Low bone mass does not happen because you cycle. Low bone mass develops when you neglect to load your muscles and bones using weight-bearing activities. This means that I’m not telling you to stop biking. I am telling you, however, to include weight-bearing activities during your weekly exercise routines. This can be done by lifting weights, performing plyometrics and calisthenics, running, jumping rope, playing tennis, dancing, etc. To be a weight-bearing exercise means that your weight or the weight of the equipment should be working against gravity and loading on your muscles. The more you load your muscles, the more they’ll pull on your bones, and the more your bones will grow and strengthen.
So keep biking! Ride all the time, every day, but don’t forget to load your muscles and bones with weekly weight-bearing activities.
1. Rector, R. S., Rogers, R., Ruebel, M., & Hinton, P. S. (2008). Participation in road cycling vs running is associated with lower bone mineral density in men. Metabolism, 57(2), 226-232.

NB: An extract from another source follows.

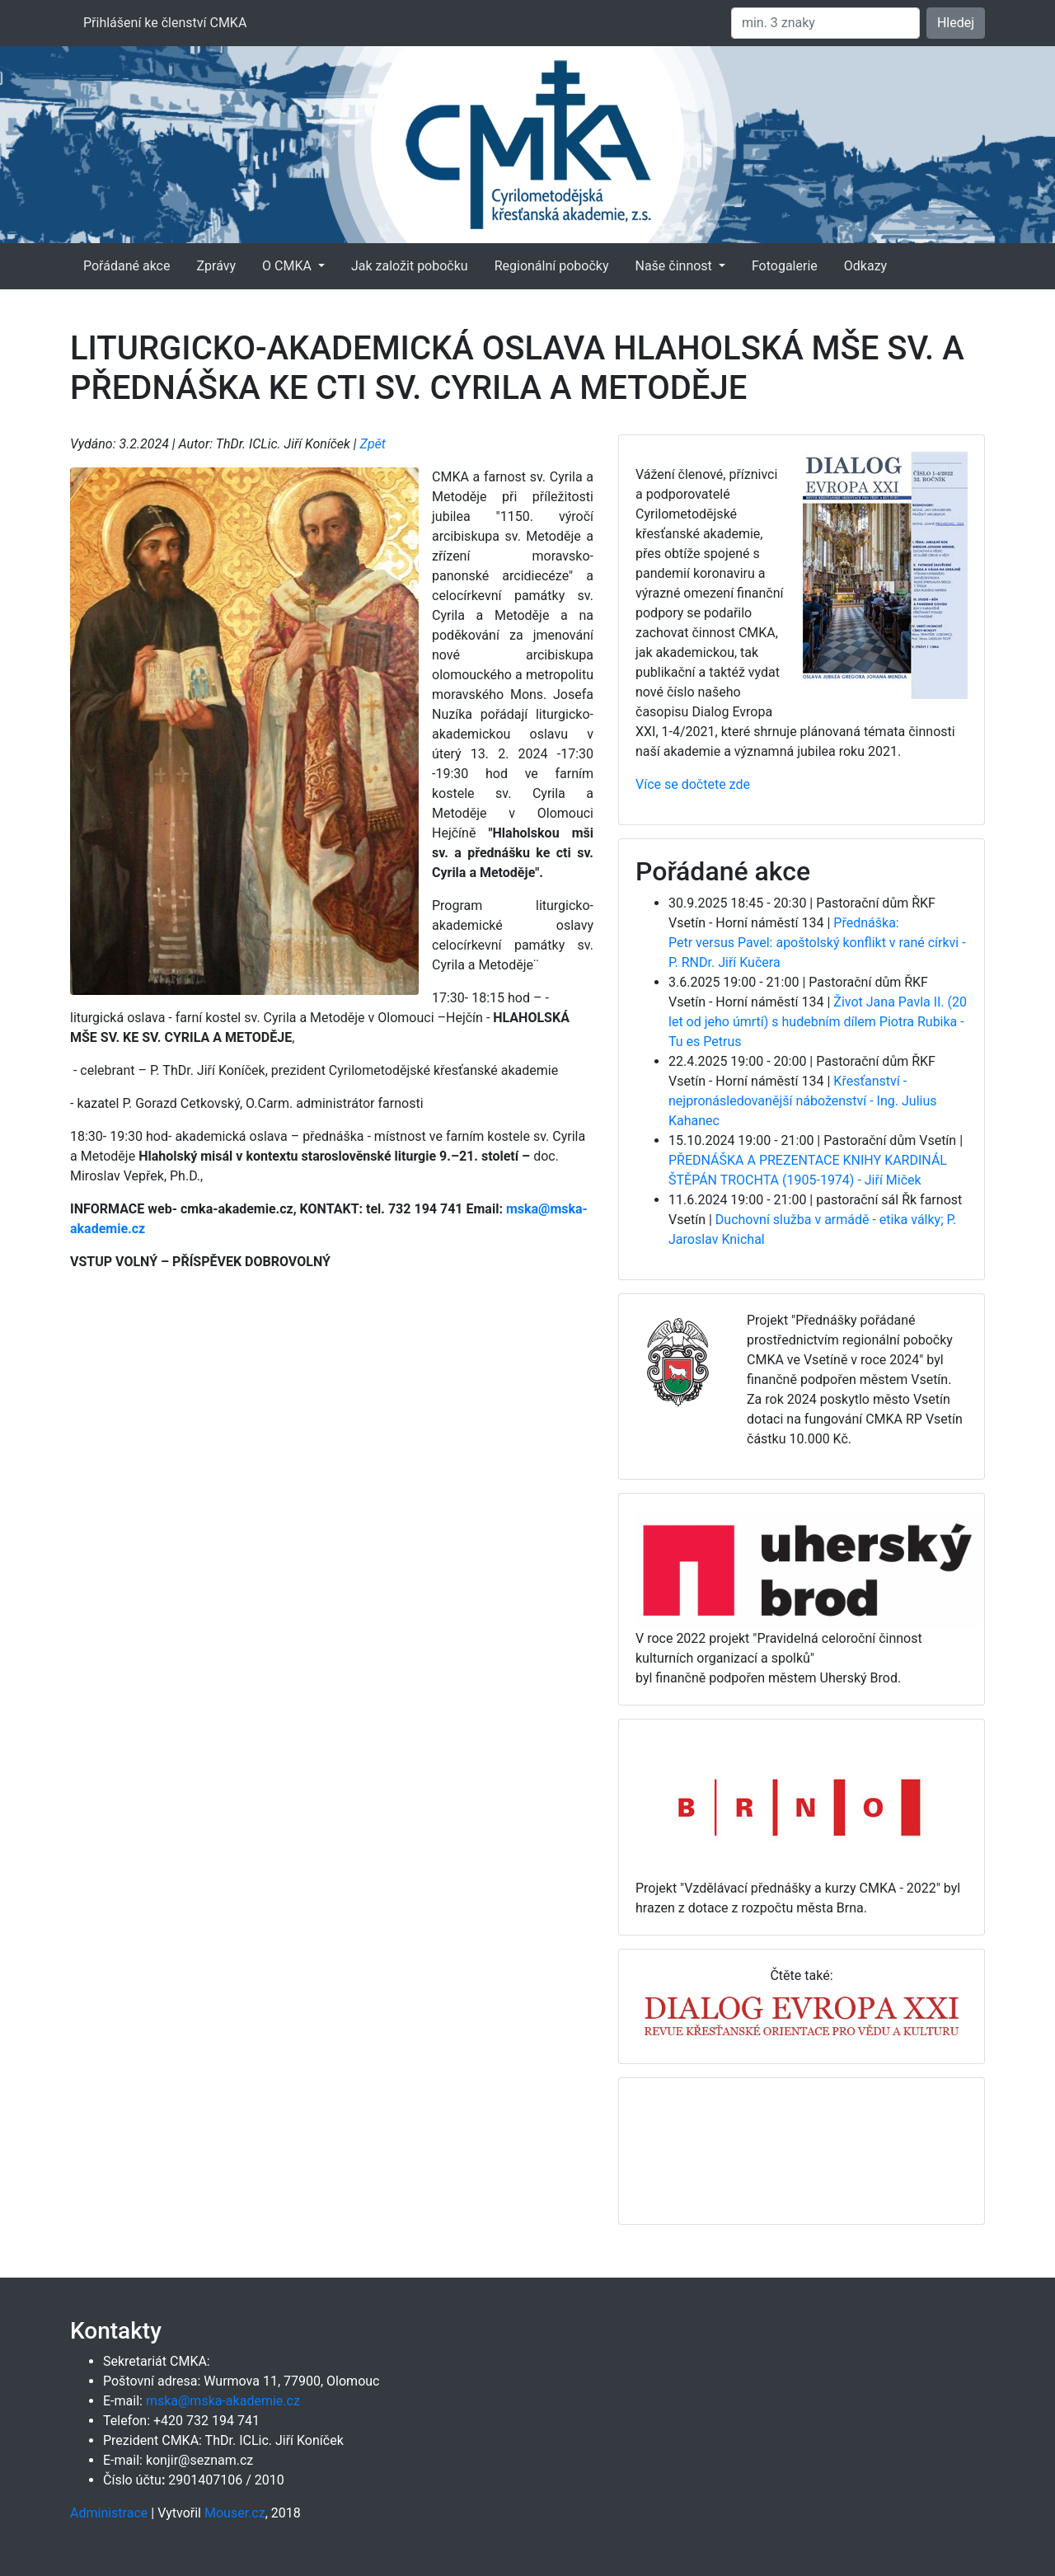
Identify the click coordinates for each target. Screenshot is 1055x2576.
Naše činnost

2. Sherk, V. D., Barry, D. W., Villalon, K. L., Hansen, K. C., Wolfe, P., & Kohrt, W. M. (2014). Bone loss over one year of training and competition in female cyclists. Clinical journal of sport medicine: official journal of the Canadian Academy of Sport Medicine, 24(4), 331.
3. Barry, D. W., & Kohrt, W. M. (2008). BMD decreases over the course of a year in competitive male cyclists. Journal of Bone and Mineral Research, 23(4), 484-491.
4. Nichols, J. F., Palmer, J. E., & Levy, S. S. (2003). Low bone mineral density in highly trained male master cyclists. Osteoporosis International, 14(8), 644-649.
5. Nichols, J. F., & Rauh, M. J. (2011). Longitudinal changes in bone mineral density in male master cyclists and nonathletes. The Journal of Strength & Conditioning Research, 25(3), 727-734.